But on the 21st of January, 2015, the players withdrew their case against the joint defendants, the Canadian Soccer Association(CSA) and FIFA.

“On behalf of the players, I want to thank all who aided our fight for natural grass fields at the 2015 World Cup including our volunteer lawyers from Canada and the United States. Our legal action has ended. But I am hopeful that the players’ willingness to contest the unequal playing fields – and the tremendous public support we received during the effort – marks the start of even greater activism to ensure fair treatment when it comes to women’s sports.”

-Abby Wambach[1]

The story of this case in entrenched in a myriad of legal issues, loopholes, and technicalities. What appeared to be a clear cut issue of grass vs. artificial turf may not have been all that clear at all.

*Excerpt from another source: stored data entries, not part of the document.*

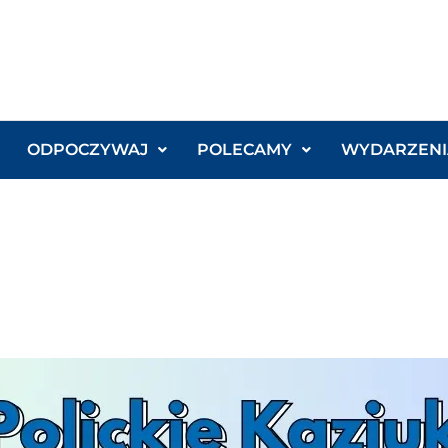
ODPOCZYWAJ
POLECAMY
WYDARZENI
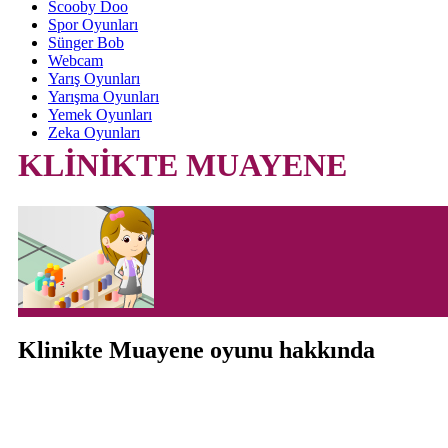
Scooby Doo
Spor Oyunları
Sünger Bob
Webcam
Yarış Oyunları
Yarışma Oyunları
Yemek Oyunları
Zeka Oyunları
KLİNİKTE MUAYENE
Klinikte Muayene oyunu hakkında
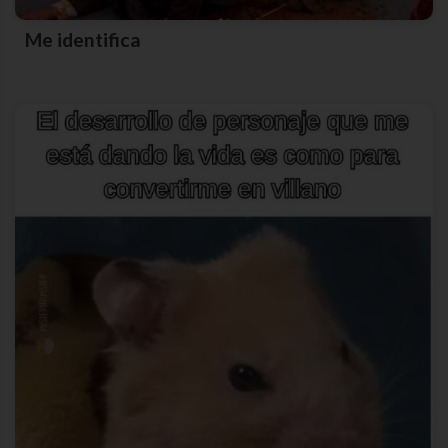
Me identifica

“Central to sports is the idea of a fair fight, one where both sides obey the same rules of engagement… Yet FIFA and the Canadian Soccer Association (CSA) remain oblivious to basic concepts such as an equal playing field and a fair fight that are obvious to the rest of us…

Since a coalition of the world’s best female soccer players initiated legal action, the tactics of FIFA and CSA have included: threatening protesting players with suspension, doing everything possible to delay a final court ruling despite the players’ need to know what surface the tournament will be held on so they can train accordingly, suggesting they would either defy an adverse court ruling or cancel the tournament and, most recently, rejecting the players’ undeniably fair settlement offer

[FIFA and CSA] have embarrassed themselves and provided further grounds for reformers to challenge their current leadership.”

-Hampton Dellinger, lead attorney representing the players [2]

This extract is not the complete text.